EXERCISE OBJECTIVE – Within the data beneath, some lines may hold the word "Image". Give the number of those lines and nothing else.

Pixel coordinate grounding data –
────────────────────
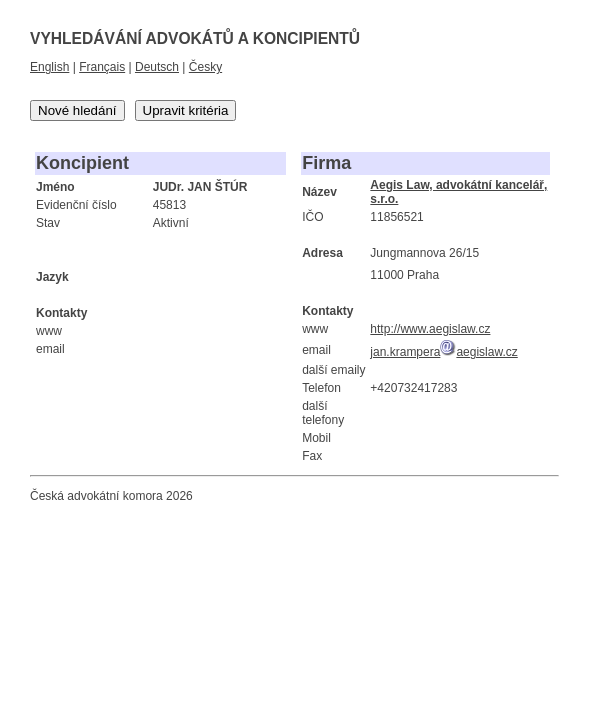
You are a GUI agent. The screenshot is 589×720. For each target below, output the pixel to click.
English (49, 67)
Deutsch (157, 67)
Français (102, 67)
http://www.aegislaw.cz (430, 329)
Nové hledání (77, 110)
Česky (205, 67)
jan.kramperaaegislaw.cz (443, 352)
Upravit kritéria (186, 110)
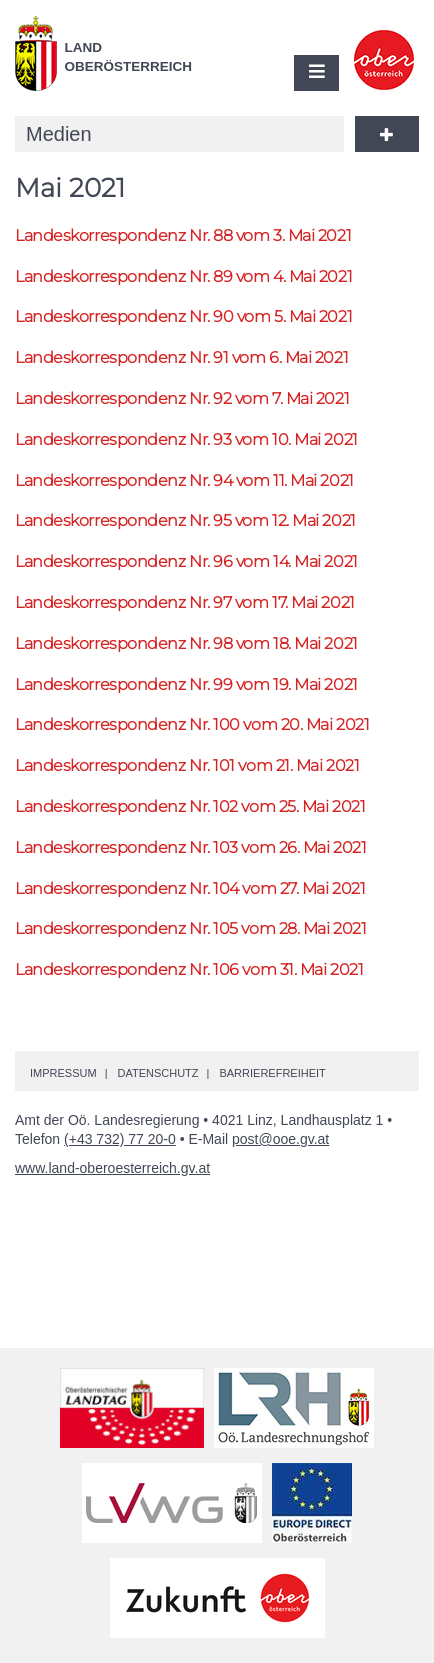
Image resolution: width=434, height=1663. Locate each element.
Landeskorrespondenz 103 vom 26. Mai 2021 (190, 847)
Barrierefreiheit (272, 1073)
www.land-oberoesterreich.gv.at (112, 1168)
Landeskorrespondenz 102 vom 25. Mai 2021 (190, 806)
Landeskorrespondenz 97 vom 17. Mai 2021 (185, 602)
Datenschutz (157, 1073)
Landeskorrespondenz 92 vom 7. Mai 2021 (182, 398)
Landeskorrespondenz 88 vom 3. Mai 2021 (183, 235)
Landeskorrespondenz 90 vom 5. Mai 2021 (183, 316)
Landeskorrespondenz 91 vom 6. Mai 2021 (181, 357)
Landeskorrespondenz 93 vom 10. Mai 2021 (186, 439)
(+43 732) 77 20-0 (120, 1139)
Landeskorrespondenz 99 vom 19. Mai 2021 (186, 684)
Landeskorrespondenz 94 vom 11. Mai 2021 (184, 480)
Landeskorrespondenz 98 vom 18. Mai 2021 (186, 643)
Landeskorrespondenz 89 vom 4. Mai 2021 (183, 276)
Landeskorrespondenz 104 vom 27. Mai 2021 (190, 888)
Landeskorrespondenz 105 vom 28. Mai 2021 (190, 928)
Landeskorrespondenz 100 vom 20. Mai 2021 (192, 724)
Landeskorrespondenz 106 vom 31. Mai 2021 (189, 969)
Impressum (63, 1073)
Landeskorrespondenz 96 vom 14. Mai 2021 (186, 561)
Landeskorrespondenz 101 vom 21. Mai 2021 (187, 765)
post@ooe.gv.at (280, 1139)
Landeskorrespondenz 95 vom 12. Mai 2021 (185, 520)
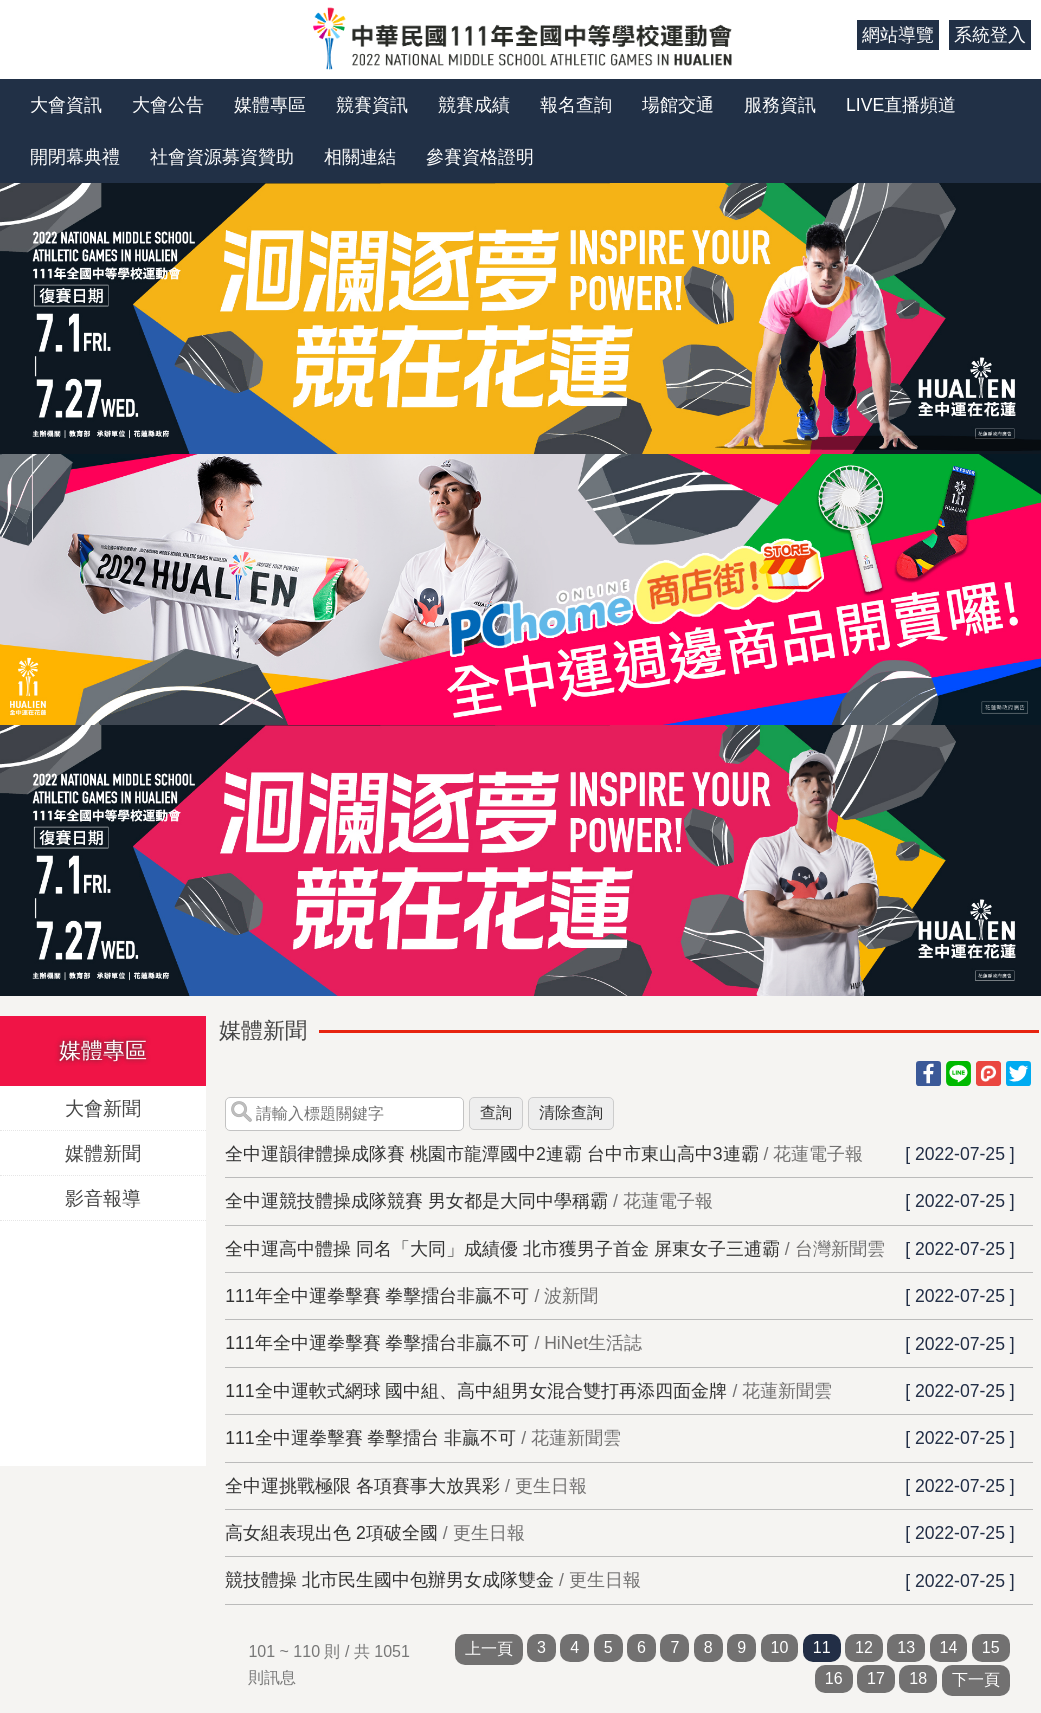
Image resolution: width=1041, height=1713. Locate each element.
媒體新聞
────────────────────
SOLUTION TO THIS EXERCISE – 2